The Buckeye League was a Class D level minor league baseball league that played briefly in the 1915 season. The six–team Buckeye League consisted of franchises based  exclusively in Ohio. The Buckeye League played just a portion 1915 season before permanently folding.

History
The Buckeye League began play in the 1915 season, formed as a Class D level league, with Al Lawson serving as league president.
The 1915 Buckeye League was a six–team league that began play on May 19, 1915. The league was formed with teams representing Akron Ohio (Akron Rubbermen), Canton, Ohio, (Canton Giants), Findlay, Ohio (Findlay Finns), Lima, Ohio (Lima Boosters), Marion, Ohio (Marion Senators) and Newark, Ohio (Newark New Socks). During the season, both the Marion and Canton franchises disbanded on June 11, 1915. The Buckeye League, with four remaining teams, permanently disbanded on July 5, 1915.
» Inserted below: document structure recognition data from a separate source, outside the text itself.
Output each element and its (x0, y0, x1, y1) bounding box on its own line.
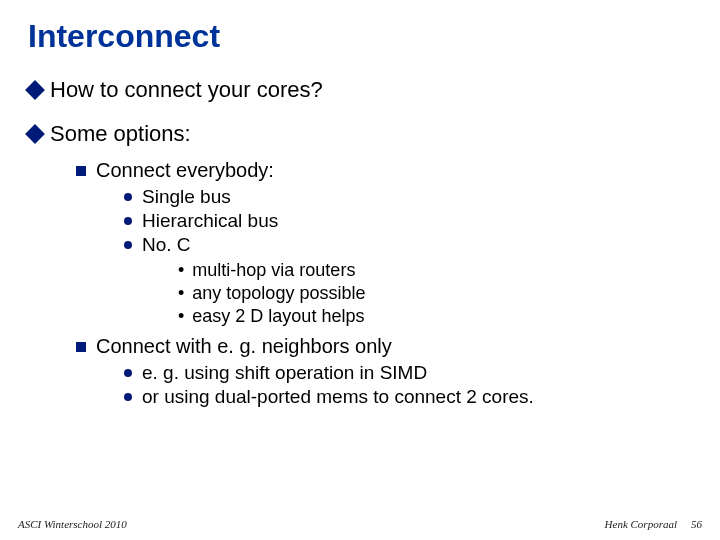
bullet-neighbors-text: Connect with e. g. neighbors only (96, 335, 392, 358)
bullet-easy2d: • easy 2 D layout helps (178, 306, 692, 327)
bullet-connect-everybody: Connect everybody: (76, 159, 692, 182)
square-icon (76, 342, 86, 352)
neighbors-sublist: e. g. using shift operation in SIMD or u… (124, 362, 692, 408)
square-icon (76, 166, 86, 176)
bullet-single-bus: Single bus Hierarchical bus No. C (124, 186, 692, 256)
bullet-hier-bus-text: Hierarchical bus (142, 210, 278, 232)
footer-page: 56 (691, 518, 702, 530)
bullet-multihop-text: multi-hop via routers (192, 260, 355, 281)
circle-icon (124, 369, 132, 377)
bullet-anytopo: • any topology possible (178, 283, 692, 304)
bullet-dot-icon: • (178, 260, 184, 280)
bullet-connect-everybody-text: Connect everybody: (96, 159, 274, 182)
circle-icon (124, 393, 132, 401)
circle-icon (124, 217, 132, 225)
bullet-eg-simd: e. g. using shift operation in SIMD (124, 362, 692, 384)
footer-author: Henk Corporaal (605, 518, 677, 530)
bullet-some-options-text: Some options: (50, 121, 191, 147)
bullet-hier-bus: Hierarchical bus (124, 210, 692, 232)
bullet-easy2d-text: easy 2 D layout helps (192, 306, 364, 327)
bullet-eg-simd-text: e. g. using shift operation in SIMD (142, 362, 427, 384)
footer: ASCI Winterschool 2010 Henk Corporaal 56 (0, 518, 720, 530)
bullet-how-text: How to connect your cores? (50, 77, 323, 103)
bullet-anytopo-text: any topology possible (192, 283, 365, 304)
bullet-dot-icon: • (178, 306, 184, 326)
bullet-how: How to connect your cores? (28, 77, 692, 103)
bullet-dot-icon: • (178, 283, 184, 303)
bullet-noc-text: No. C (142, 234, 191, 256)
bullet-noc: No. C (124, 234, 692, 256)
footer-left: ASCI Winterschool 2010 (18, 518, 127, 530)
diamond-icon (25, 124, 45, 144)
circle-icon (124, 241, 132, 249)
slide-title: Interconnect (28, 18, 692, 55)
diamond-icon (25, 80, 45, 100)
slide: Interconnect How to connect your cores? … (0, 0, 720, 540)
noc-sublist: • multi-hop via routers • any topology p… (178, 260, 692, 327)
bullet-dual-ported-text: or using dual-ported mems to connect 2 c… (142, 386, 534, 408)
bullet-neighbors: Connect with e. g. neighbors only (76, 335, 692, 358)
circle-icon (124, 193, 132, 201)
bullet-multihop: • multi-hop via routers (178, 260, 692, 281)
bullet-single-bus-text: Single bus (142, 186, 231, 208)
footer-right: Henk Corporaal 56 (605, 518, 702, 530)
bullet-some-options: Some options: (28, 121, 692, 147)
bullet-dual-ported: or using dual-ported mems to connect 2 c… (124, 386, 692, 408)
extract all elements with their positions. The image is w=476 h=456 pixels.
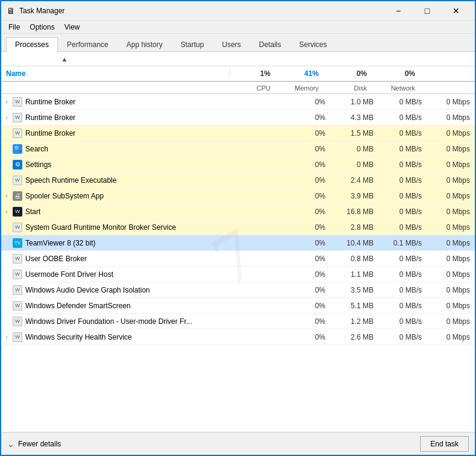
process-disk: 0 MB/s [378,160,427,169]
process-network: 0 Mbps [427,113,475,122]
process-cpu: 0% [285,113,330,122]
process-icon: TV [12,238,23,249]
process-icon: W [12,97,23,107]
process-disk: 0 MB/s [378,223,427,232]
process-network: 0 Mbps [427,129,475,138]
table-row[interactable]: ›🖨Spooler SubSystem App0%3.9 MB0 MB/s0 M… [1,188,475,204]
process-disk: 0 MB/s [378,176,427,185]
minimize-button[interactable]: − [384,2,412,20]
expand-arrow [1,141,12,156]
header-network-pct[interactable]: 0% [372,69,420,78]
tab-processes[interactable]: Processes [6,37,58,52]
table-row[interactable]: ›WRuntime Broker0%1.0 MB0 MB/s0 Mbps [1,94,475,110]
process-icon: W [12,300,23,311]
process-name: Search [25,145,285,153]
table-row[interactable]: ›WStart0%16.8 MB0 MB/s0 Mbps [1,204,475,220]
task-manager-window: 🖥 Task Manager − □ ✕ File Options View P… [0,0,476,456]
tab-services[interactable]: Services [290,37,336,52]
process-disk: 0 MB/s [378,98,427,106]
process-name: TeamViewer 8 (32 bit) [25,239,285,247]
process-cpu: 0% [285,145,330,153]
process-network: 0 Mbps [427,176,475,185]
tab-app-history[interactable]: App history [117,37,172,52]
process-memory: 1.0 MB [330,98,378,106]
process-cpu: 0% [285,207,330,216]
tab-users[interactable]: Users [213,37,249,52]
expand-arrow[interactable]: › [1,188,12,203]
process-icon: W [12,316,23,327]
column-sub-headers: CPU Memory Disk Network [1,82,475,94]
process-memory: 16.8 MB [330,207,378,216]
process-memory: 1.1 MB [330,270,378,279]
fewer-details-button[interactable]: ⌄ Fewer details [7,439,61,449]
tab-bar: Processes Performance App history Startu… [1,34,475,52]
expand-arrow[interactable]: › [1,94,12,109]
table-row[interactable]: WSystem Guard Runtime Monitor Broker Ser… [1,220,475,235]
process-name: Windows Driver Foundation - User-mode Dr… [25,317,285,326]
table-row[interactable]: WWindows Audio Device Graph Isolation0%3… [1,282,475,298]
table-row[interactable]: WWindows Driver Foundation - User-mode D… [1,314,475,329]
process-name: User OOBE Broker [25,255,285,263]
header-cpu-pct[interactable]: 1% [230,69,275,78]
process-network: 0 Mbps [427,223,475,232]
process-memory: 1.2 MB [330,317,378,326]
expand-arrow [1,220,12,235]
process-disk: 0 MB/s [378,270,427,279]
table-row[interactable]: WRuntime Broker0%1.5 MB0 MB/s0 Mbps [1,125,475,141]
expand-arrow [1,267,12,282]
process-table-body[interactable]: ›WRuntime Broker0%1.0 MB0 MB/s0 Mbps›WRu… [1,94,475,432]
expand-arrow [1,282,12,297]
fewer-details-label: Fewer details [18,440,61,448]
table-row[interactable]: TVTeamViewer 8 (32 bit)0%10.4 MB0.1 MB/s… [1,235,475,251]
process-icon: W [12,112,23,123]
process-cpu: 0% [285,129,330,138]
window-title: Task Manager [19,7,384,15]
sub-cpu: CPU [230,84,275,92]
process-disk: 0 MB/s [378,286,427,294]
process-memory: 4.3 MB [330,113,378,122]
process-cpu: 0% [285,270,330,279]
process-name: Speech Runtime Executable [25,176,285,185]
process-network: 0 Mbps [427,255,475,263]
expand-arrow[interactable]: › [1,204,12,219]
table-row[interactable]: WUsermode Font Driver Host0%1.1 MB0 MB/s… [1,267,475,282]
process-disk: 0 MB/s [378,129,427,138]
menu-file[interactable]: File [4,22,25,33]
expand-arrow[interactable]: › [1,110,12,125]
table-row[interactable]: ›WRuntime Broker0%4.3 MB0 MB/s0 Mbps [1,110,475,125]
window-controls: − □ ✕ [384,2,470,20]
process-name: Windows Defender SmartScreen [25,302,285,310]
menu-view[interactable]: View [60,22,85,33]
tab-details[interactable]: Details [250,37,290,52]
process-name: Windows Audio Device Graph Isolation [25,286,285,294]
table-row[interactable]: WWindows Defender SmartScreen0%5.1 MB0 M… [1,298,475,314]
process-icon: W [12,332,23,343]
tab-startup[interactable]: Startup [172,37,213,52]
process-disk: 0 MB/s [378,192,427,200]
table-row[interactable]: ⚙Settings0%0 MB0 MB/s0 Mbps [1,157,475,173]
sort-arrow-container[interactable]: ▲ [1,55,128,63]
expand-arrow [1,173,12,188]
header-name[interactable]: Name [1,69,230,78]
expand-arrow [1,125,12,141]
menu-options[interactable]: Options [25,22,59,33]
table-row[interactable]: ›WWindows Security Health Service0%2.6 M… [1,329,475,345]
table-row[interactable]: WUser OOBE Broker0%0.8 MB0 MB/s0 Mbps [1,251,475,267]
process-icon: 🔍 [12,144,23,154]
maximize-button[interactable]: □ [413,2,441,20]
tab-performance[interactable]: Performance [58,37,117,52]
process-memory: 2.6 MB [330,333,378,341]
expand-arrow [1,157,12,172]
process-disk: 0 MB/s [378,145,427,153]
table-row[interactable]: 🔍Search0%0 MB0 MB/s0 Mbps [1,141,475,157]
table-row[interactable]: WSpeech Runtime Executable0%2.4 MB0 MB/s… [1,173,475,188]
expand-arrow[interactable]: › [1,329,12,344]
header-disk-pct[interactable]: 0% [324,69,372,78]
process-memory: 3.5 MB [330,286,378,294]
process-disk: 0 MB/s [378,333,427,341]
close-button[interactable]: ✕ [442,2,470,20]
header-memory-pct[interactable]: 41% [275,69,324,78]
sub-memory: Memory [275,84,324,92]
end-task-button[interactable]: End task [420,436,469,452]
process-name: Runtime Broker [25,129,285,138]
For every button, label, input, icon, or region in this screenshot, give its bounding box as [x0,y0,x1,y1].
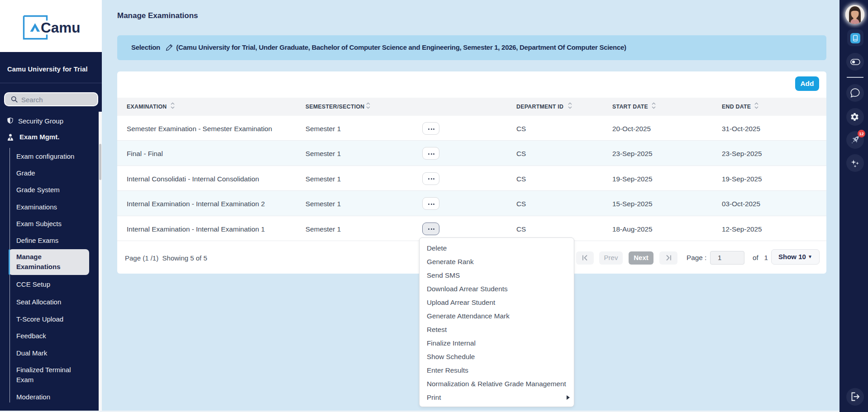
svg-text:Camu: Camu [41,19,81,36]
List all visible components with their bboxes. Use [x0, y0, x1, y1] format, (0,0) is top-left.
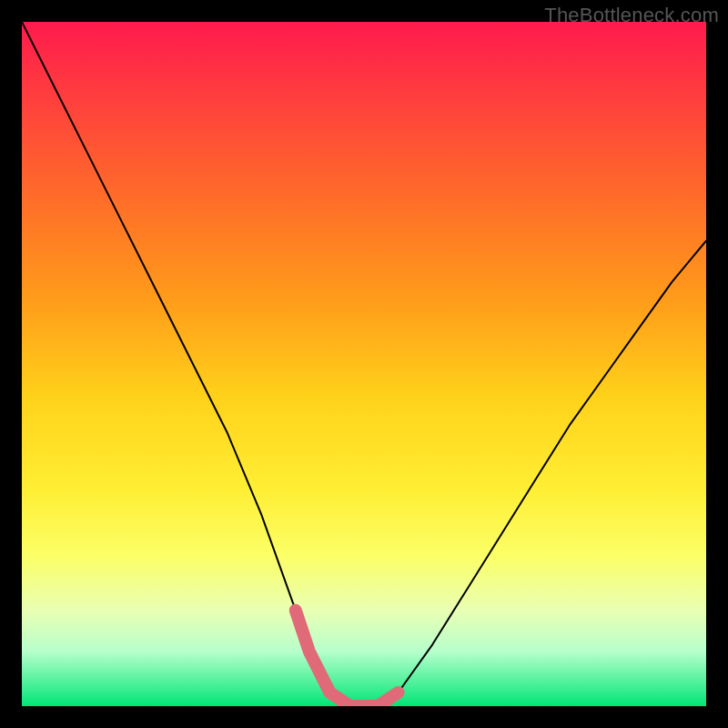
chart-frame: TheBottleneck.com [0, 0, 728, 728]
curve-main-path [22, 22, 706, 706]
curve-highlight-path [296, 611, 399, 706]
bottleneck-curve [22, 22, 706, 706]
watermark-text: TheBottleneck.com [544, 4, 719, 27]
chart-plot-area [22, 22, 706, 706]
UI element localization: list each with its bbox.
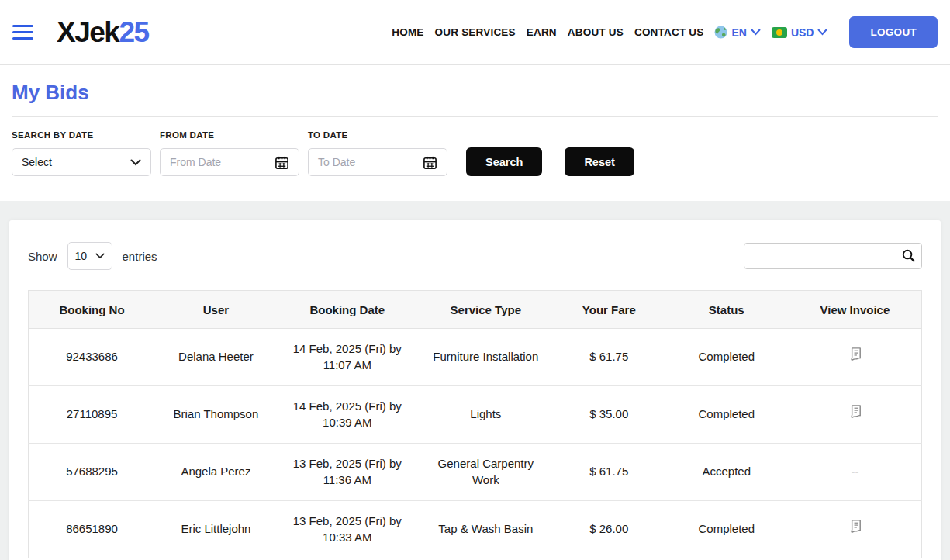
service-type-cell: Lights xyxy=(418,386,554,444)
service-type-cell: Tap & Wash Basin xyxy=(418,501,554,558)
search-button[interactable]: Search xyxy=(466,147,542,176)
booking-no-cell: 27110895 xyxy=(29,386,156,444)
user-cell: Eric Littlejohn xyxy=(155,501,277,558)
invoice-cell xyxy=(789,501,922,558)
booking-date-cell: 14 Feb, 2025 (Fri) by 10:39 AM xyxy=(277,386,418,444)
invoice-cell xyxy=(789,386,922,444)
app-header: XJek25 HOME OUR SERVICES EARN ABOUT US C… xyxy=(0,0,950,65)
booking-no-cell: 86651890 xyxy=(29,501,156,558)
invoice-icon[interactable] xyxy=(846,346,864,364)
booking-date-cell: 13 Feb, 2025 (Fri) by 11:36 AM xyxy=(277,444,418,501)
from-date-label: FROM DATE xyxy=(160,130,299,140)
fare-cell: $ 26.00 xyxy=(554,501,665,558)
chevron-down-icon xyxy=(130,159,141,166)
to-date-placeholder: To Date xyxy=(318,156,423,168)
page-title: My Bids xyxy=(12,81,938,105)
table-search xyxy=(744,243,922,269)
invoice-cell: -- xyxy=(789,444,922,501)
nav-link-contact-us[interactable]: CONTACT US xyxy=(634,26,704,38)
user-cell: Brian Thompson xyxy=(155,386,277,444)
hamburger-menu-icon[interactable] xyxy=(12,25,33,40)
chevron-down-icon xyxy=(817,29,827,36)
nav-link-home[interactable]: HOME xyxy=(392,26,423,38)
content-area: Show 10 entries xyxy=(0,201,950,560)
logo[interactable]: XJek25 xyxy=(57,16,149,49)
to-date-label: TO DATE xyxy=(308,130,447,140)
nav-link-our-services[interactable]: OUR SERVICES xyxy=(435,26,516,38)
column-header-booking-no: Booking No xyxy=(29,291,156,329)
filter-bar: SEARCH BY DATE Select FROM DATE From Dat… xyxy=(0,117,950,176)
globe-icon xyxy=(714,26,727,39)
status-cell: Completed xyxy=(665,386,789,444)
booking-date-cell: 13 Feb, 2025 (Fri) by 10:33 AM xyxy=(277,501,418,558)
invoice-empty: -- xyxy=(851,465,858,478)
logo-text-blue: 25 xyxy=(119,16,148,48)
language-label: EN xyxy=(731,26,746,39)
booking-no-cell: 92433686 xyxy=(29,329,156,386)
language-selector[interactable]: EN xyxy=(714,26,760,39)
user-cell: Delana Heeter xyxy=(155,329,277,386)
invoice-icon[interactable] xyxy=(846,518,864,536)
fare-cell: $ 35.00 xyxy=(554,386,665,444)
column-header-your-fare: Your Fare xyxy=(554,291,665,329)
to-date-input[interactable]: To Date xyxy=(308,148,447,176)
logout-button[interactable]: LOGOUT xyxy=(849,16,938,48)
calendar-icon[interactable] xyxy=(275,155,289,170)
search-by-date-select[interactable]: Select xyxy=(12,148,151,176)
currency-flag-icon xyxy=(772,27,787,38)
logo-text-dark: XJek xyxy=(57,16,119,48)
currency-selector[interactable]: USD xyxy=(772,26,828,39)
table-toolbar: Show 10 entries xyxy=(28,242,922,270)
page-size-select[interactable]: 10 xyxy=(67,242,112,270)
show-label: Show xyxy=(28,250,57,263)
column-header-user: User xyxy=(155,291,277,329)
table-row: 86651890 Eric Littlejohn 13 Feb, 2025 (F… xyxy=(29,501,922,558)
booking-date-cell: 14 Feb, 2025 (Fri) by 11:07 AM xyxy=(277,329,418,386)
search-by-date-value: Select xyxy=(22,156,130,168)
service-type-cell: General Carpentry Work xyxy=(418,444,554,501)
search-icon xyxy=(901,248,916,266)
nav-link-about-us[interactable]: ABOUT US xyxy=(568,26,624,38)
nav-link-earn[interactable]: EARN xyxy=(527,26,557,38)
page-size-value: 10 xyxy=(75,250,95,262)
status-cell: Completed xyxy=(665,501,789,558)
bids-table-body: 92433686 Delana Heeter 14 Feb, 2025 (Fri… xyxy=(29,329,922,558)
from-date-placeholder: From Date xyxy=(170,156,275,168)
booking-no-cell: 57688295 xyxy=(29,444,156,501)
table-row: 57688295 Angela Perez 13 Feb, 2025 (Fri)… xyxy=(29,444,922,501)
status-cell: Completed xyxy=(665,329,789,386)
fare-cell: $ 61.75 xyxy=(554,329,665,386)
bids-card: Show 10 entries xyxy=(9,220,941,560)
invoice-cell xyxy=(789,329,922,386)
user-cell: Angela Perez xyxy=(155,444,277,501)
service-type-cell: Furniture Installation xyxy=(418,329,554,386)
table-row: 27110895 Brian Thompson 14 Feb, 2025 (Fr… xyxy=(29,386,922,444)
column-header-service-type: Service Type xyxy=(418,291,554,329)
column-header-view-invoice: View Invoice xyxy=(789,291,922,329)
fare-cell: $ 61.75 xyxy=(554,444,665,501)
column-header-booking-date: Booking Date xyxy=(277,291,418,329)
page-top-section: My Bids SEARCH BY DATE Select FROM DATE … xyxy=(0,65,950,201)
currency-label: USD xyxy=(791,26,814,39)
from-date-input[interactable]: From Date xyxy=(160,148,299,176)
column-header-status: Status xyxy=(665,291,789,329)
entries-label: entries xyxy=(123,250,157,263)
calendar-icon[interactable] xyxy=(423,155,437,170)
status-cell: Accepted xyxy=(665,444,789,501)
chevron-down-icon xyxy=(751,29,761,36)
invoice-icon[interactable] xyxy=(846,403,864,421)
reset-button[interactable]: Reset xyxy=(565,147,634,176)
chevron-down-icon xyxy=(95,253,105,259)
bids-table: Booking No User Booking Date Service Typ… xyxy=(28,290,922,558)
table-row: 92433686 Delana Heeter 14 Feb, 2025 (Fri… xyxy=(29,329,922,386)
search-by-date-label: SEARCH BY DATE xyxy=(12,130,151,140)
main-nav: HOME OUR SERVICES EARN ABOUT US CONTACT … xyxy=(392,16,938,48)
table-search-input[interactable] xyxy=(744,243,922,269)
bids-table-head: Booking No User Booking Date Service Typ… xyxy=(29,291,922,329)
The Lima Boosters, with an average roster age of 34.8 were in 1st place when the Buckeye League folded on July 5, 1915. Lima finished with a record of 25–18, playing under manager Sandy Murray. Lima was followed by the Findlay Finns (22–19), Akron Rubbermen (22–21) and Newark New Socks (14–24) in the final standings. The Marion Senators had a record of 10–5 and the Canton Giants were 5–11 when they both folded on June 11, 1915.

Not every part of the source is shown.